David R. Jones and James D. Caruso, for appellant.

James R. Carnes and Jessica W. Straub, for appellee.

DECISION AND JUDGMENT ENTRY

OSOWIK, J.

{¶ 1} This is an appeal from a judgment of the Lucas County Court of Common Pleas, which granted appellee's motion for summary judgment pursuant to Civ.R. 56. For the reasons set forth below, this court affirms the judgment of the trial court.

{¶ 2} Appellant, Lloyd Miller, sets forth the following single assignment of error:

{¶ 3} "The trial court erred in granting Defendant CSX Transportation, Inc. "CSX" summary judgment because genuine issues of material fact existed as to whether CSX breached its duties owed to Appellant/Plaintiff Lloyd E. Miller."

{¶ 4} The following undisputed facts are relevant to the issues raised on appeal. On September 15, 2005, appellant filed suit under the Federal Employer's Liability Act ("FELA,") against appellee, CSX Transportation, Inc. On October 20, 2006, appellee filed a motion for summary judgment. The trial court granted the motion on March 1, 2007, and held that appellant had not established negligence or causation against appellee. Appellant filed a timely notice of appeal.

{¶ 5} Appellant worked for appellee for 33 years as a laborer and welder. The position required appellant to use industrial tools and equipment. He was also required to lift items of varying size and weight.

{¶ 6} Appellant alleges that two physical injuries resulted from his employment with appellee, lower back pain and a torn right rotator cuff.
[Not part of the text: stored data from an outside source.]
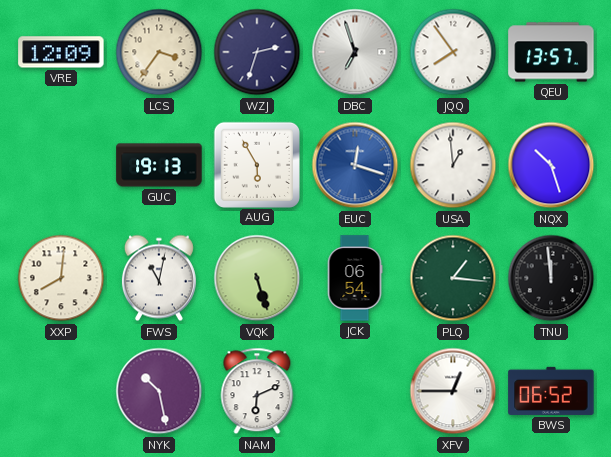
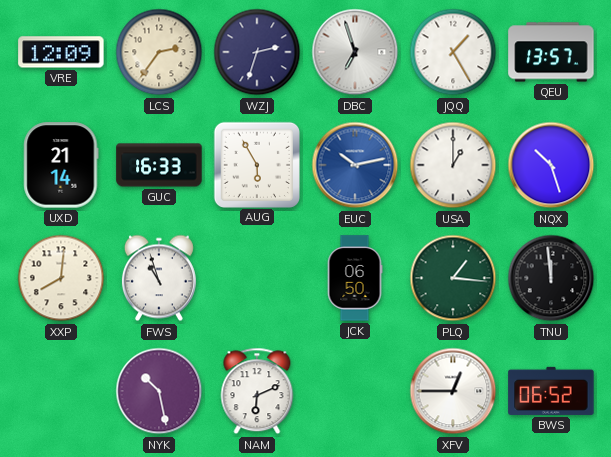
LCS: 3:36 -> 2:36
JQQ: 7:54 -> 1:25
UXD: none -> 21:14
GUC: 19:13 -> 16:33
EUC: 12:18 -> 10:13
USA: 12:59 -> 1:00
FWS: 11:02 -> 10:57
VQK: 5:27 -> none
JCK: 06:54 -> 06:50
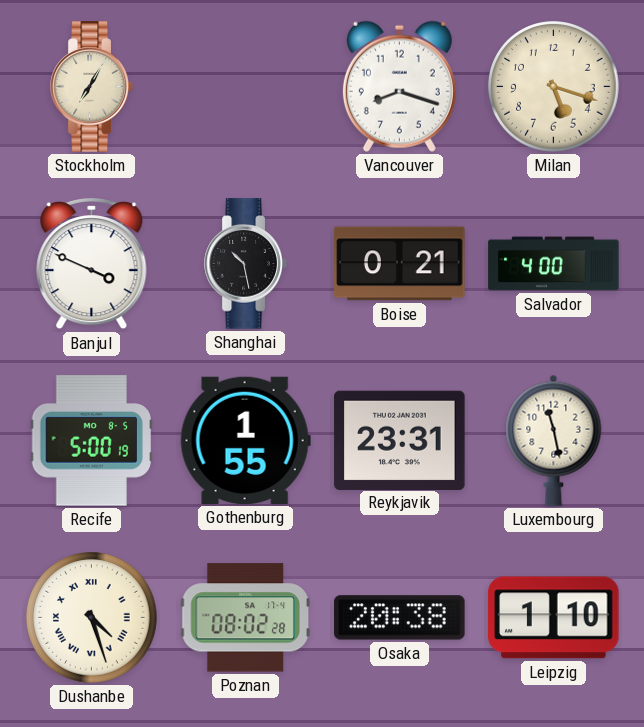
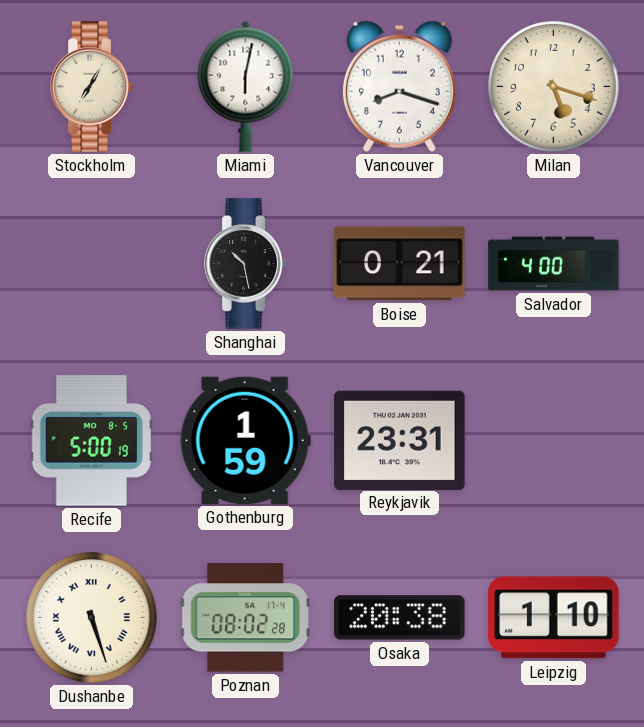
Miami: none -> 6:02
Banjul: 3:49 -> none
Gothenburg: 1:55 -> 1:59
Luxembourg: 11:28 -> none
Dushanbe: 4:27 -> 5:27
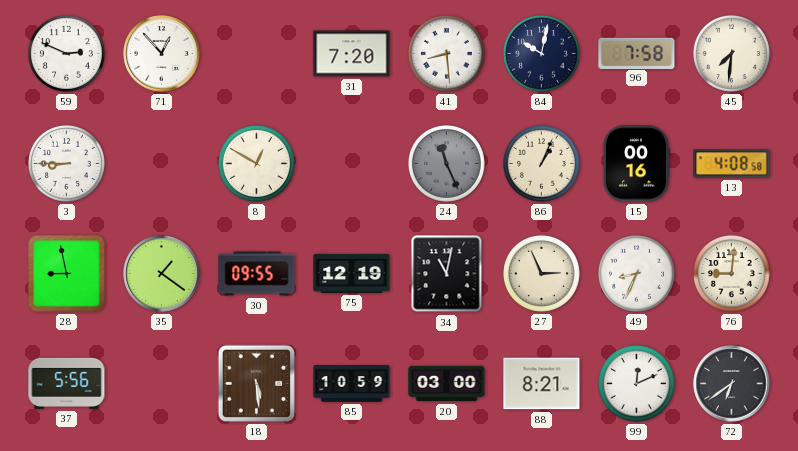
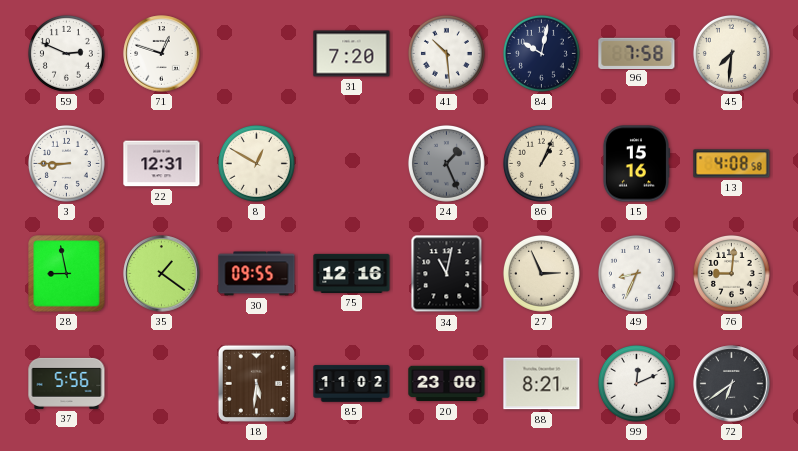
71: 12:53 -> 12:48
41: 8:29 -> 10:29
22: none -> 12:31
24: 11:26 -> 1:26
15: 00:16 -> 15:16
75: 12:19 -> 12:16
18: 5:29 -> 5:31
85: 10:59 -> 11:02
20: 03:00 -> 23:00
On August 10, 2004, appellant was diagnosed by Dr. Noel Eboh with two collapsed disc spaces in his lower back, at L4-5 and L5-S1. On August 11, 2004, Dr. Dhiren Nanavati performed rotator cuff surgery on appellant's right shoulder to repair appellant's torn right rotator cuff. Following this surgery, Dr. Nanavati recommended that appellant not return to work. In June 2004, appellant worked his last day for appellee.

{¶ 7} This court reviews appellant's claim de novo. De novo review is well established as the standard of review for summary judgment. Grafton v. Ohio Edison Co. (1996), 77 Ohio St.3d 102, 105. Cases filed under FELA are governed by state procedural law and federal substantive law. Norfolk & Western Ry. Co. v. Liepelt, (1980) 444 U.S. 490, 493.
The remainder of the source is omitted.